● **What you will do**: Nothing but the pictures should go missing; return all the entries below exactly.

● **Data to process**:
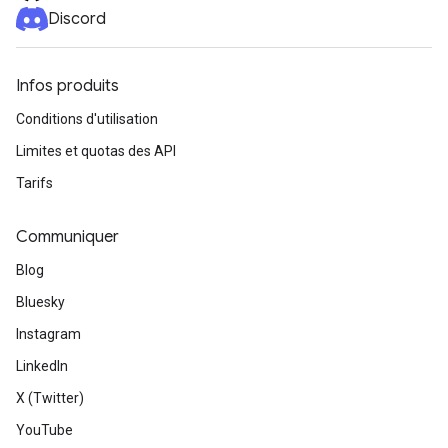
Discord
Infos produits
Conditions d'utilisation
Limites et quotas des API
Tarifs
Communiquer
Blog
Bluesky
Instagram
LinkedIn
X (Twitter)
YouTube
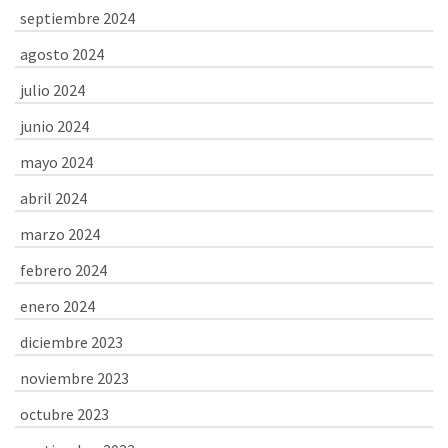
septiembre 2024
agosto 2024
julio 2024
junio 2024
mayo 2024
abril 2024
marzo 2024
febrero 2024
enero 2024
diciembre 2023
noviembre 2023
octubre 2023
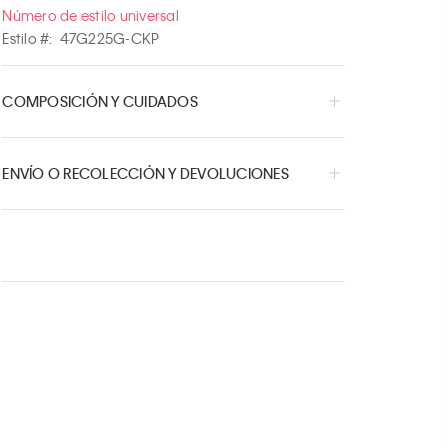
Número de estilo universal
Estilo #:
47G225G-CKP
COMPOSICIÓN Y CUIDADOS
ENVÍO O RECOLECCIÓN Y DEVOLUCIONES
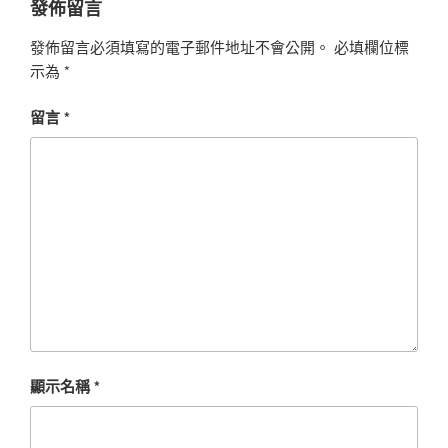
發佈留言
發佈留言必須填寫的電子郵件地址不會公開。
必填欄位標
示為
*
留言
*
顯示名稱
*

● **Result of this task**:
Discord
Infos produits
Conditions d'utilisation
Limites et quotas des API
Tarifs
Communiquer
Blog
Bluesky
Instagram
LinkedIn
X (Twitter)
YouTube
septiembre 2024
agosto 2024
julio 2024
junio 2024
mayo 2024
abril 2024
marzo 2024
febrero 2024
enero 2024
diciembre 2023
noviembre 2023
octubre 2023
Número de estilo universal
Estilo #:
47G225G-CKP
COMPOSICIÓN Y CUIDADOS
ENVÍO O RECOLECCIÓN Y DEVOLUCIONES
發佈留言
發佈留言必須填寫的電子郵件地址不會公開。
必填欄位標
示為
*
留言
*
顯示名稱
*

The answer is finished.